Obviously this works best for blogs producing prolific gaming resources, and one of my favorites provides an iconic example.
The Dungeon Dozen offers a source of almost daily amusement with a random table suitable for inspiring nearly any dungeon-delving game. Although random tables aren’t always my personal gaming style, I find they’re a good source for ideas; and the d12-inspired ones at
The Dungeon Dozen cover numerous settings with humorous if not unusual suggestions, from “Recent Edicts from the Usurper King” to “This Dungeon Has Weird Floors.” The blog archive format really isn’t great for compiling these in a PDF or print format (though the tags feature might help with reference…if the tables were tagged somehow by title and content). I’d love to see some kind of Dungeon Dozen Annual with all or the best of the tables (some revised at the author’s discretion) in a handy PDF format for reference at the gaming table or while developing scenarios. (In a parallel train of thought, Zak over at the
D&D With Porn Stars blog recently noted he likes some of these random tables, too, printing and pasting some into his gamemaster notebook rather than fussing with cutting and pasting them within word processing files.)

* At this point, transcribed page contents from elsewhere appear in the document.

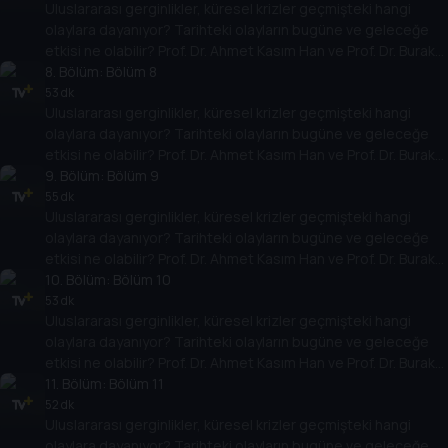
Uluslararası gerginlikler, küresel krizler geçmişteki hangi
yarına nasıl yansıyabileceğini değerlendiriyorlar.
olaylara dayanıyor? Tarihteki olayların bugüne ve geleceğe
etkisi ne olabilir? Prof. Dr. Ahmet Kasım Han ve Prof. Dr. Burak
Küntay, dünyanın gündemindeki olayların tarihine, dayandığı
8
. Bölüm:
Bölüm 8
temellere yeni bir pencere açıyor. Dünyadaki güç savaşlarının
53 dk
Uluslararası gerginlikler, küresel krizler geçmişteki hangi
yarına nasıl yansıyabileceğini değerlendiriyorlar.
olaylara dayanıyor? Tarihteki olayların bugüne ve geleceğe
etkisi ne olabilir? Prof. Dr. Ahmet Kasım Han ve Prof. Dr. Burak
Küntay, dünyanın gündemindeki olayların tarihine, dayandığı
9
. Bölüm:
Bölüm 9
temellere yeni bir pencere açıyor. Dünyadaki güç savaşlarının
55 dk
Uluslararası gerginlikler, küresel krizler geçmişteki hangi
yarına nasıl yansıyabileceğini değerlendiriyorlar.
olaylara dayanıyor? Tarihteki olayların bugüne ve geleceğe
etkisi ne olabilir? Prof. Dr. Ahmet Kasım Han ve Prof. Dr. Burak
Küntay, dünyanın gündemindeki olayların tarihine, dayandığı
10
. Bölüm:
Bölüm 10
temellere yeni bir pencere açıyor. Dünyadaki güç savaşlarının
53 dk
Uluslararası gerginlikler, küresel krizler geçmişteki hangi
yarına nasıl yansıyabileceğini değerlendiriyorlar.
olaylara dayanıyor? Tarihteki olayların bugüne ve geleceğe
etkisi ne olabilir? Prof. Dr. Ahmet Kasım Han ve Prof. Dr. Burak
Küntay, dünyanın gündemindeki olayların tarihine, dayandığı
11
. Bölüm:
Bölüm 11
temellere yeni bir pencere açıyor. Dünyadaki güç savaşlarının
52 dk
Uluslararası gerginlikler, küresel krizler geçmişteki hangi
yarına nasıl yansıyabileceğini değerlendiriyorlar.
olaylara dayanıyor? Tarihteki olayların bugüne ve geleceğe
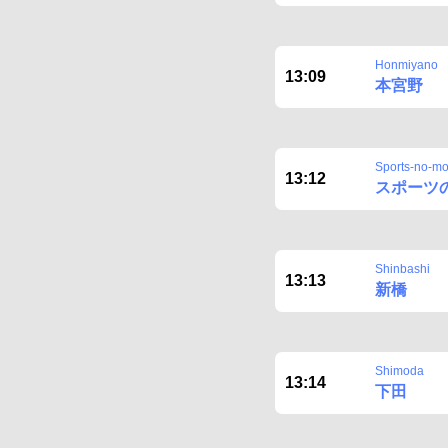
Honmiyano
13:09
本宮野
Sports-no-mo
13:12
スポーツ
Shinbashi
13:13
新橋
Shimoda
13:14
下田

(One might suggest compiling an annual review from the best blog articles sharing a common theme. To a would-be editor, however, this approach looks like a permissions nightmare; one would have to contact all the blog contributors for permission to compile their work, make some stylistic edits, and prepare it for free PDF distribution…far too much legwork for a “free” PDF project.)
Some creators already have a rationale in place for producing PDFs of previously released material on their blogs. Occasionally they further develop ideas floated in blog posts into PDF resources to download. For instance,
Dyson Logos on his inspiring A Character for Every Game blog features wonderful, hand-drawn maps, some of which have found their way into his infrequently published PDF fanzine,
Dyson’s Dodecahedron, or other PDF resources (though I often wish he’d simply collect his fine maps with any themed notes into a PDF of blank dungeon maps gamemasters can use on the fly).

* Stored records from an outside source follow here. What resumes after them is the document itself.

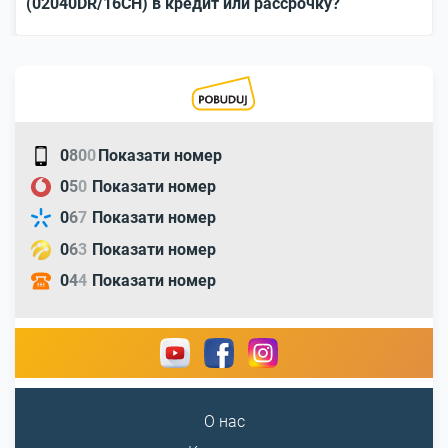
(02040DR/16CH) в кредит или рассрочку?
0
8
0
0
Показати номер
0
5
0
Показати номер
0
6
7
Показати номер
0
6
3
Показати номер
0
4
4
Показати номер
О нас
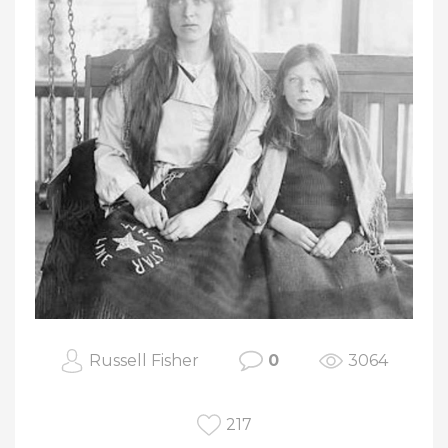
Russell Fisher
0
3064
217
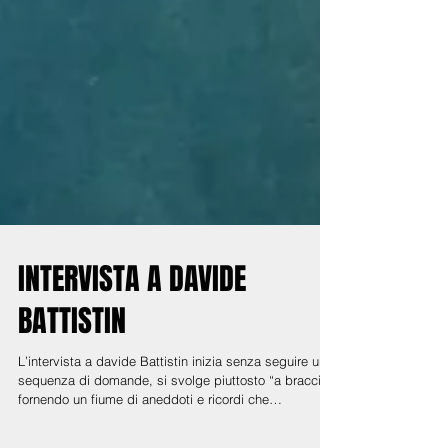
INTERVISTA A DAVIDE
BATTISTIN
L’intervista a davide Battistin inizia senza seguire una
sequenza di domande, si svolge piuttosto “a braccio”,
fornendo un fiume di aneddoti e ricordi che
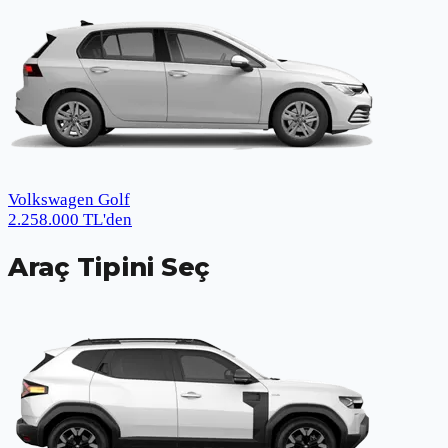
Volkswagen Golf
2.258.000
TL
'den
Araç Tipini Seç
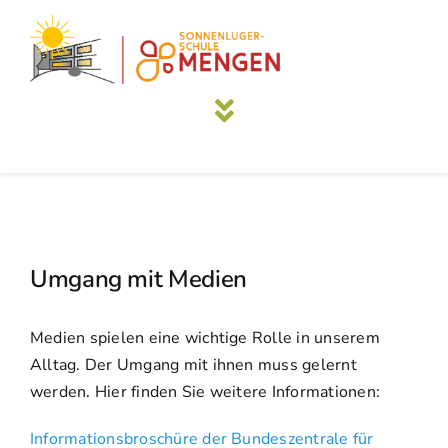
Skip
to
content
Toggle
Navigation
Schule
Schülerinnen und Schüler
Umgang mit Medien
Schulsozialarbeit
Medien spielen eine wichtige Rolle in unserem
Alltag. Der Umgang mit ihnen muss gelernt
Eltern
werden. Hier finden Sie weitere Informationen:
Informationsbroschüre der Bundeszentrale für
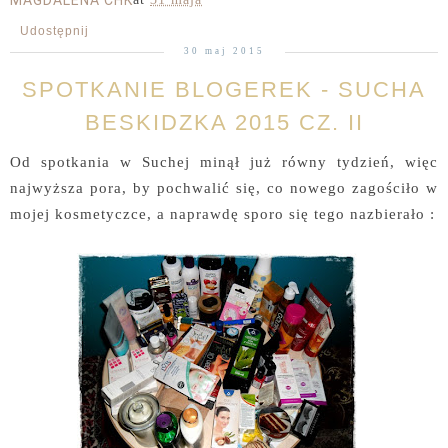
MAGDALENA CHK
Udostępnij
30 maj 2015
SPOTKANIE BLOGEREK - SUCHA
BESKIDZKA 2015 CZ. II
Od spotkania w Suchej minął już równy tydzień, więc
najwyższa pora, by pochwalić się, co nowego zagościło w
mojej kosmetyczce, a naprawdę sporo się tego nazbierało :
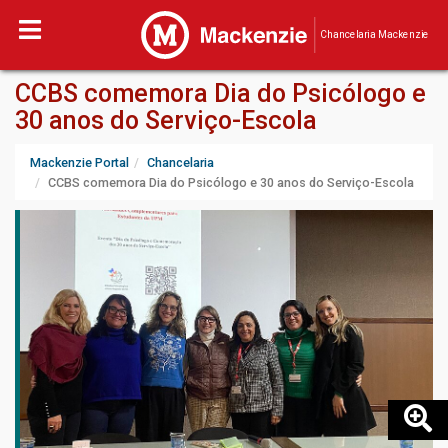
Chancelaria Mackenzie
CCBS comemora Dia do Psicólogo e
30 anos do Serviço-Escola
Mackenzie Portal
Chancelaria
CCBS comemora Dia do Psicólogo e 30 anos do Serviço-Escola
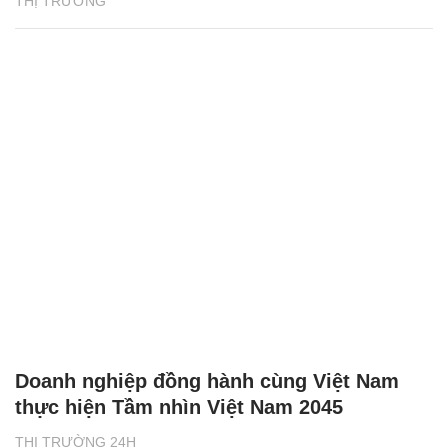
THỊ TRƯỜNG
Doanh nghiệp đồng hành cùng Việt Nam
thực hiện Tầm nhìn Việt Nam 2045
THỊ TRƯỜNG 24H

Some people use their blogs as platforms to float new ideas or feature work in progress.
Brent Wolke’s engine of thwaak blog offers insights, progress, and previews on his free Risus supplements as well as related commentary.
Doug Anderson’s Blue Box Rebellion blog provides a look at his work on the second, illustrated iteration of his kid-friendly
DungeonTeller game plus his observations about old-school
D&D and related issues as a game designer and illustrator trying “to return his sense of wonder to its original packaging.”

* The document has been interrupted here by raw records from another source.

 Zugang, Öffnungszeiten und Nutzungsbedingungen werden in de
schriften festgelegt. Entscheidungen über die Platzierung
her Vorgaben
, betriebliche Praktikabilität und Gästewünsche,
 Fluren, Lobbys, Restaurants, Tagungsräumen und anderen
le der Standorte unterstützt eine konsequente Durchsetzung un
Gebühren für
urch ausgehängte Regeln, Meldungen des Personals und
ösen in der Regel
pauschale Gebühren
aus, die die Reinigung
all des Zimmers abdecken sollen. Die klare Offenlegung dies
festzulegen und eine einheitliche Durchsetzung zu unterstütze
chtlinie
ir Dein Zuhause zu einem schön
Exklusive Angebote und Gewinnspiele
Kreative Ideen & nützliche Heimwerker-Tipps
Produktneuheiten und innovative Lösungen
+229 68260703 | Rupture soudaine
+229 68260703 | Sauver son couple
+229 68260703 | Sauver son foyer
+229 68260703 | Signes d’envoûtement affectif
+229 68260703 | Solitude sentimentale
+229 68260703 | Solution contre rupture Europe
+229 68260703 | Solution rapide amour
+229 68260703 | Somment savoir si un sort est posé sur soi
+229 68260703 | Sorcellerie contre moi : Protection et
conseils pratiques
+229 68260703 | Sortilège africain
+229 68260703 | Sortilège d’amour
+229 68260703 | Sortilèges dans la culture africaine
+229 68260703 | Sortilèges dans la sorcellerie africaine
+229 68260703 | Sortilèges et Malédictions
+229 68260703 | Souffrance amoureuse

Like much of the internet and the technology that shapes it, the electronic publishing landscape constantly changes. The unfettered voice it gives to fans, creators, and publishers has put more material than ever in the hands of gamers, yet has required those gamers to exercise their own critical skills in filtering relevant, quality information. Old fogeys like me value the discretion of a qualified editor in sifting through and revising material for our final consumption (even if it’s just a PDF we can print out and file according to our interests).